Setting goals is one of the most commonly used training tools. Goals can organise the competitors’ focus and endeavours towards achieving a specific task. They also increase persistence and motivation for long term training. Having a plan can help a performer find new learning strategies. Unfortunately, people made incorrect goals. If you are interested in setting some goals, or even reevaluating your current goals, follow these seven steps for proper goal setting.
1. Define Your Goal
Ask yourself these questions:
- What exactly do you want to accomplish?
- What achievement would be worth your very best effort?
- What would you attempt if you knew it was impossible to fail?
- What would you go for if you knew this was your very last chance?
Make sure your vision is clear and powerful, one that you would follow despite whatever setbacks and failures that might arise along the way. The goal has to be very specific (i.e. “My goal is to place in the top 32 of the Division”), rather than vague or general (i.e. “I want to fence well.”) so you can tell whether or not you have reached it.
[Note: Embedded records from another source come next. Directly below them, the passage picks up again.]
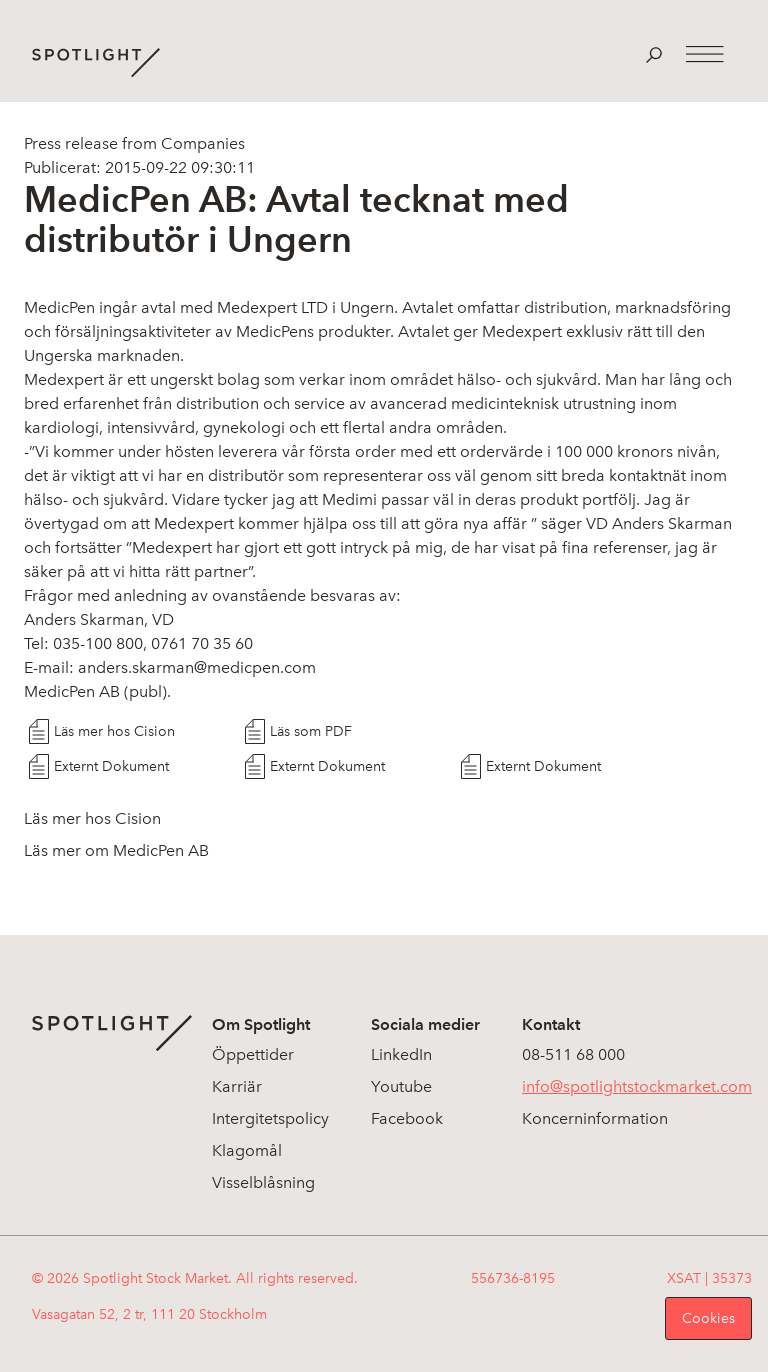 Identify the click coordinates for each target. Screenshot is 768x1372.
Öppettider (253, 1054)
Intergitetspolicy (270, 1118)
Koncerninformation (595, 1118)
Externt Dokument (111, 766)
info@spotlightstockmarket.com (637, 1086)
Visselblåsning (263, 1182)
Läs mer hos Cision (114, 731)
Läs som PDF (311, 731)
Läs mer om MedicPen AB (116, 850)
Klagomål (247, 1150)
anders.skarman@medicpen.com (197, 667)
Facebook (407, 1118)
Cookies (708, 1318)
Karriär (237, 1086)
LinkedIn (401, 1054)
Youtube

2. Where Are You Right Now?
Carefully examine where you are right now in terms of your goal. Have you been just “getting by”, or do you train to reach the next level? Are you willing to do things you may not want to do to reach your goal? Identify when you fence your best and what creates that kind of situation.
3. Be Honest About What You Need to Do
To get where you want to go, you have to know how to get there. What are your strengths and weaknesses? What sort of situations do you thrive or deteriorate in? Identify at least one aspect in each of the following skill type categories that need improvement: physical (i.e. gains in speed), tactical (i.e. develop about winning move), technical (i.e. more accurate point control) and mental (i.e. higher confidence)
4. Formulate a Daily Improvement Plan
The most crucial step of the goal-setting process. Ask yourself, “What can I do daily to work towards reaching my goal?” For each area that you identified in step 3, write out at least three or four specific actions that you can take. Write them as “I” statements and in the present tense. For example, if you need to improve your speed, you can list, “I do my plyometric exercises for fifteen minutes, three times a week.” You are more likely to follow that than, “I will get faster legs.”
5. Make and Work on Short-Term Goals
The goal you set in step 1 may take a long time to reach, perhaps months or even years. Set short-term goals to keep you motivated throughout this time. Achieving these goals will give you feedback on your progress towards your ultimate goal. They should be process orientated and reflect that reaching your goal is an ongoing process.
6. You Must Commit!
It is easy to say you’re going to do something – doing it is another story. It is analogous to people who make New Year’s resolutions to lose weight; people seldom go through with it. Second-guessing yourself, missing opportunities and being hesitant will only delay your eventual success. Keep reminding yourself to enjoy the journey along the way!
7. Monitor Your Process
Every day ask yourself, “Am I getting closer to my goal?” Is your goal plan working, or does it need adjustment? If your answer is “I’m not sure”, then you are not making progress. Write down your small success and lessons learned along the way, or create a checklist that charts your progress. When it seems like your goal is too far out of reach, you can look at your progress list and visually see how far you have come and how much closer you are to your goal.